This blog post was originally going to go in a completely different direction. Originally I wanted to write about how to make friends when you’re a parent. I sat for a couple days and was really struggling with where to begin when it hit me. There have been a million posts about this exact subject and they all say the same things. I could tell you to join a parenting group or to go to playdates to meet other parents. As parents I don’t think making friends is the hardest part. I think it’s maintaining the friendships we have, while also being able to let friendships go.
Being an adult is hard. We have jobs, and if you are reading this, probably kids too. I think we kind of forget how easy friendships were without kids.
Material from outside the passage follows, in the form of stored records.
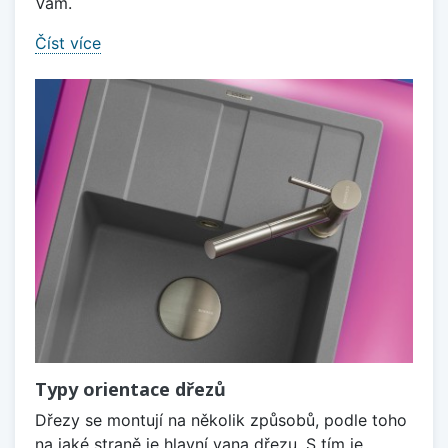
Vám.
Číst více
Typy orientace dřezů
Dřezy se montují na několik způsobů, podle toho
na jaké straně je hlavní vana dřezu. S tím je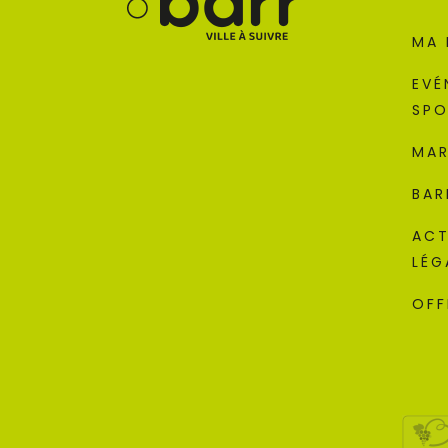
MA 
EVÉ
SPO
MAR
BAR
ACT
LÉG
OFF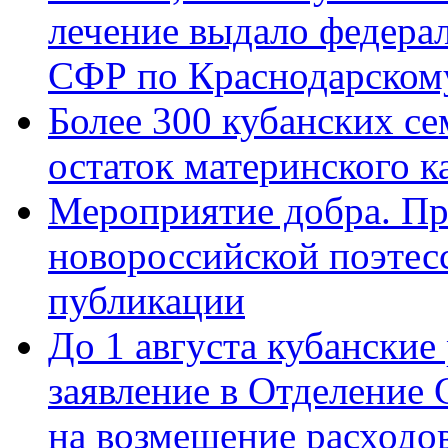
лечение выдало федера
СФР по Краснодарскому
Более 300 кубанских се
остаток материнского к
Мероприятие добра. Пр
новороссийской поэте
публикации
До 1 августа кубанские
заявление в Отделение
на возмещение расходов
You could meet for a drink whenever you wanted or make plans without having to worry about tiny humans needing a babysitter or having activities to attend. Luckily for me, I am still close to my best friends from high school. We went different directions for a while. We moved, went to school, got careers and maybe didn’t talk for months at a time. The important thing is we were understanding.
I think the most important key to keeping the friends you have through the chaos of life is mutual understanding. Understanding that family comes first the majority of the time and that being busy doesn’t mean you care less. It all comes down to valuing the time you have together. It means picking the phone up to make plans and putting the phone down when you are together. Sometimes it means squeezing in a coffee date on your lunch to catch up. It takes effort from both sides, but also the ability to not always expect them to reach out first. Maybe they are just as tired as you. Maybe their mental health isn’t the best at the time and that’s why they haven’t reached out.
Moving on From Friends
Unfortunately as we get older and our lives change so do our friendships. I think coming to terms with letting friendships go that no longer serve me has been one of the most difficult things for me to deal with. Someone once told me “People come into your life for a reason and sometimes when they have fulfilled their purpose it’s time for them to go.” It’s so true. I have had friends who helped me get over nasty break ups, helped jump start my career and even friends that just gave me a new perspective on life.
People grow and change. It’s ok to move on from people who no longer fit your morals or lifestyle. Yes, sometimes it’s sad, but in the end it is just leaving more room for people to enter your life when you need them.
It’s not the amount of friends you have, it’s the value that the friends you have bring to your life. I hope you feel fulfilled by your friendships and don’t feel guilt over the friends that were lost.